Forum dyskusyjne

Przeczytaj komentowaną wiadomość

RE: Chellunia

Autor: Summer   Data: 2016-12-18, 12:50:10               

Ciebie lubię czytać, bo piszesz z własnego życiowego doświadczenia i masz zdrowy rozsądek oprócz emocji.

Prawdopodobnie tak było jak piszesz. Przed laty mój 20-letni kolega przedawkował narkotyki i zmarł. Zaskoczyło nas to, bo nie był jakimś strasznym narkomanem w ostatnim stadium wyniszczenia. Po prostu tym razem przedawkował.

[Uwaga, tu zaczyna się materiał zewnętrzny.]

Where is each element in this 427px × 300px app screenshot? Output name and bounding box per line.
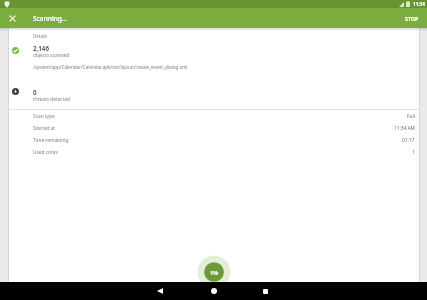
- button[interactable]: [205, 282, 223, 300]
- staticText: objects scanned: [33, 52, 70, 59]
- staticText: Time remaining: [33, 137, 69, 144]
- button[interactable]: [256, 282, 274, 300]
- staticText: 0: [33, 88, 37, 96]
- button[interactable]: STOP: [389, 8, 419, 28]
- staticText: 2,146: [33, 44, 49, 52]
- staticText: Used cores: [33, 149, 58, 156]
- button[interactable]: [151, 282, 169, 300]
- staticText: 1%: [210, 269, 219, 276]
- staticText: 01:17: [402, 137, 415, 144]
- staticText: Scan type: [33, 113, 55, 120]
- staticText: Full: [407, 113, 415, 120]
- staticText: 1: [412, 149, 415, 156]
- staticText: STOP: [405, 15, 419, 22]
- staticText: 11:34 AM: [394, 125, 415, 132]
- staticText: 11:34: [413, 1, 425, 7]
- staticText: threats detected: [33, 96, 71, 103]
- staticText: Scanning...: [33, 14, 68, 23]
- staticText: Details: [33, 33, 48, 39]
- button[interactable]: [5, 11, 20, 26]
- staticText: /system/app/Calendar/Calendar.apk/res/la…: [33, 64, 188, 70]
- staticText: Started at: [33, 125, 56, 132]
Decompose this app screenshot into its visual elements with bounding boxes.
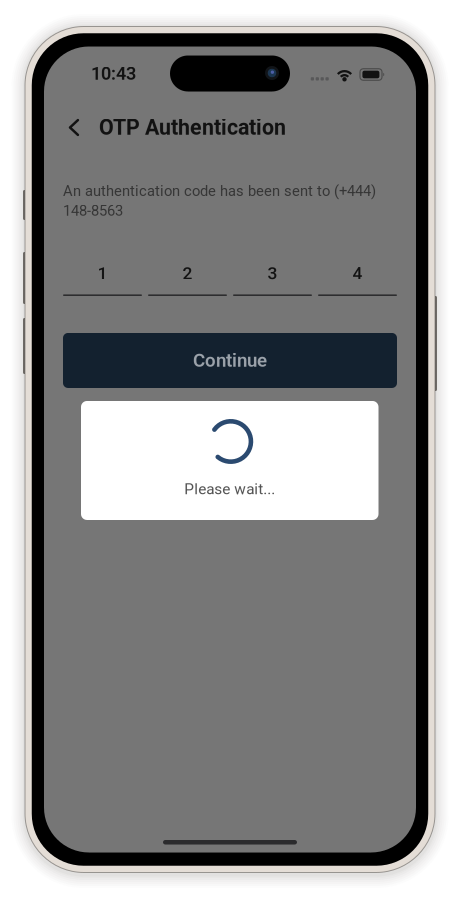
staticText: 1 <box>98 263 108 284</box>
staticText: OTP Authentication <box>99 115 286 140</box>
staticText: Please wait... <box>184 480 275 498</box>
button[interactable]: Continue <box>63 333 397 388</box>
staticText: 4 <box>352 263 362 284</box>
staticText: An authentication code has been sent to … <box>63 182 376 200</box>
button[interactable]: 1 <box>63 265 142 296</box>
staticText: 2 <box>182 263 192 284</box>
staticText: 148-8563 <box>63 202 123 219</box>
staticText: 3 <box>268 263 278 284</box>
button[interactable]: 3 <box>233 265 312 296</box>
staticText: Continue <box>193 350 267 371</box>
staticText: 10:43 <box>91 63 136 84</box>
button[interactable]: 2 <box>148 265 227 296</box>
button[interactable]: 4 <box>318 265 397 296</box>
button[interactable]: Back <box>57 106 91 150</box>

Znajomej córka miała raka, bardzo złośliwego chłonniaka. Walczyła, leczyła się, miała nadzieję, bo była bardzo wierząca osobą. Jak umierała, oprócz najbliższej rodziny był przy niej ksiądz który potem na pogrzebie powiedział, że dziewczyna umierając wiedziała, że odchodzi do Boga - no bardzo ładnie i ciepło o niej mówił. Ale jak potem rozmawiałam z matką, to mi opowiedziała, że ta ostatnia noc jej córki to były takie straszne cierpienia, że musieli jej co godzinę dawać zastrzyk morfiny i że była praktycznie nieprzytomna, nie było z nią kontaktu.
No więc taka ilość morfiny to pewnie skróciła jej cierpienia, szybciej umarła.